Each of the three fundamental flaws—poor clearing, dimensional error and color variance—is caused by the variable resistance of the screen mesh and single axis squeegee blades.  A central problem is that the mesh is most elastic in the center and least elastic around the perimeter, causing a loss of dimensional accuracy nearest the perimeter and color variance from center to edge. (All graphics courtesy the author)

Pre-cal the press
Press calibration means there are four planes on which the press needs to be parallel—the carriages, blades, screens and platens. Each carriage on each head must be parallel to the platens, often gauged by pushing a flood-bar across the platen while inspecting for light leaks or binding. Each blade should apply consistent pressure side-to-side on all platens as based on a feeler gauge between blade and bed. Finally, each screen should be parallel to each of the platens at all points of the image area.

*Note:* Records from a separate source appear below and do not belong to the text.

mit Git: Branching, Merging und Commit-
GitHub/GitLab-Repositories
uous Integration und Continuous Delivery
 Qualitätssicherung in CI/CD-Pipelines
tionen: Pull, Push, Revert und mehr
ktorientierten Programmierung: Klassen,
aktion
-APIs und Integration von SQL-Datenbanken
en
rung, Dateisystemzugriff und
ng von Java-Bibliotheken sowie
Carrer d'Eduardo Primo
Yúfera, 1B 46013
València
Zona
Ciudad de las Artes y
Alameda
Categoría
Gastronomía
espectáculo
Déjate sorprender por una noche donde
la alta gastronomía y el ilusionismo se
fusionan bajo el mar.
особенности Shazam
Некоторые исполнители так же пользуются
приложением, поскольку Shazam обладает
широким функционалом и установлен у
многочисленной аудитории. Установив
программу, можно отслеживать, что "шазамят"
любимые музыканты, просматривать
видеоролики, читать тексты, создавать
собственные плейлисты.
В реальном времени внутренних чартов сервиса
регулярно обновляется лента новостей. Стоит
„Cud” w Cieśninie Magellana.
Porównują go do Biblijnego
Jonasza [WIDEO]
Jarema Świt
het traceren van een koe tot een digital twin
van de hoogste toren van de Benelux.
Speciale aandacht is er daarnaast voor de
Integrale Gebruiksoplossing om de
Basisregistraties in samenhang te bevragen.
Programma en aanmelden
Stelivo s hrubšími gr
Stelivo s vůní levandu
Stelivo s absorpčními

Even if only for the calibration process, it’s recommended to use a variable-hinge printing blade. Traditional blades buckle and force the operator to use excessive pressure, creating a few problems in turn—excessive pressure is required to make up for the excess angle; the ink transfers before the edge of the blade arrives to make a seal; the speed must be slowed, preventing matte down and leaving a very rough print surface; and these blades drag the mesh in the stroke direction causing shape-distortion that cannot be “put into register.” In addition, traditional (single-axis) blades tend to rip screens as they are insensitive to the elasticity of the mesh. Bi-axial blades accommodate the resistance-differential of the mesh even when printing close to the edge in the case of oversized-images.

Figure 1.0. This graphic shows a basic calibration target composed of a 1/4" grid in the background, centered, vertical and horizontal gradients with five solid patches in the center and all four corners. Print this grid to fine-tune press calibration.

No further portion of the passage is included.